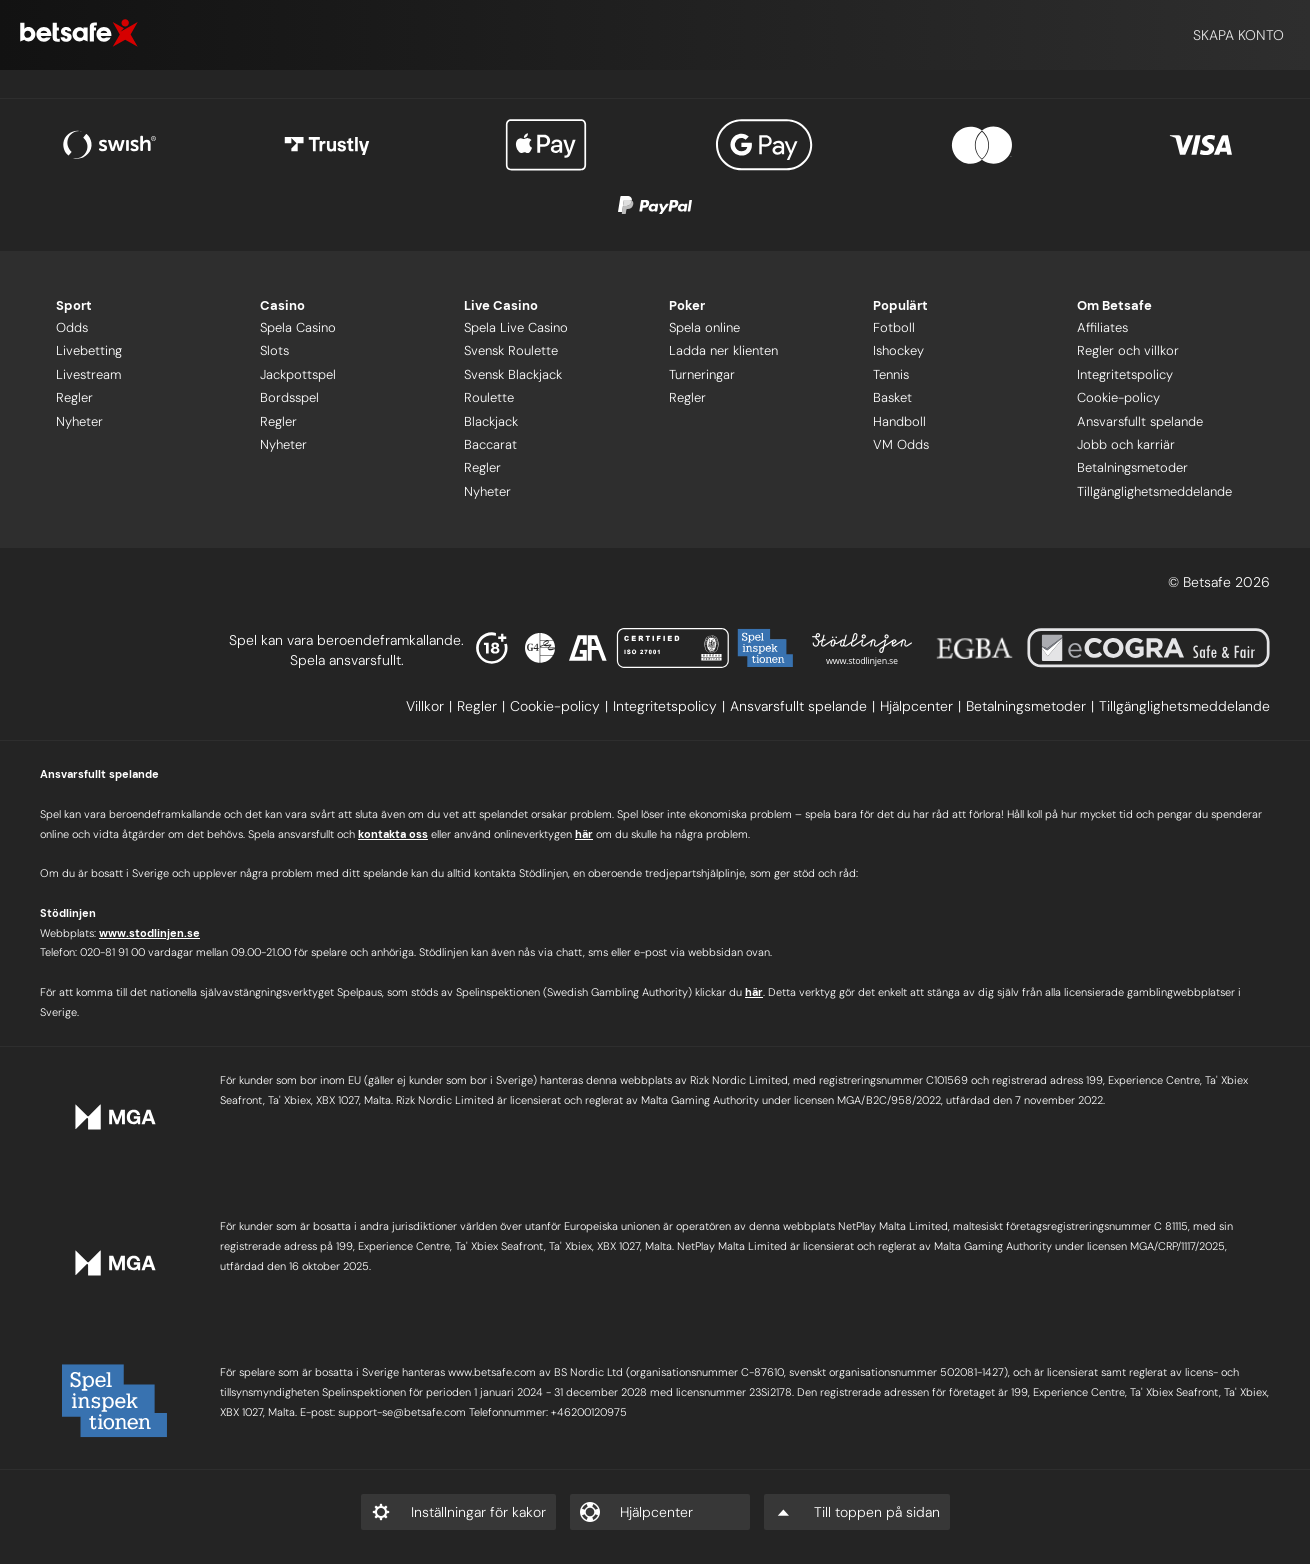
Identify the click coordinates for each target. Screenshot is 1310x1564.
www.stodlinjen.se (149, 933)
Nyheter (79, 421)
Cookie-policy (1118, 397)
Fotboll (894, 327)
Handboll (899, 421)
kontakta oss (393, 834)
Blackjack (491, 421)
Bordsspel (289, 397)
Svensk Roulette (511, 350)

**Task instructions**
Please transcribe each line above exactly, but leave the images out.

**Written reply**
Identify the click coordinates for each target. Screenshot is 1310x1564.
www.stodlinjen.se (149, 933)
Nyheter (79, 421)
Cookie-policy (1118, 397)
Fotboll (894, 327)
Handboll (899, 421)
kontakta oss (393, 834)
Blackjack (491, 421)
Bordsspel (289, 397)
Svensk Roulette (511, 350)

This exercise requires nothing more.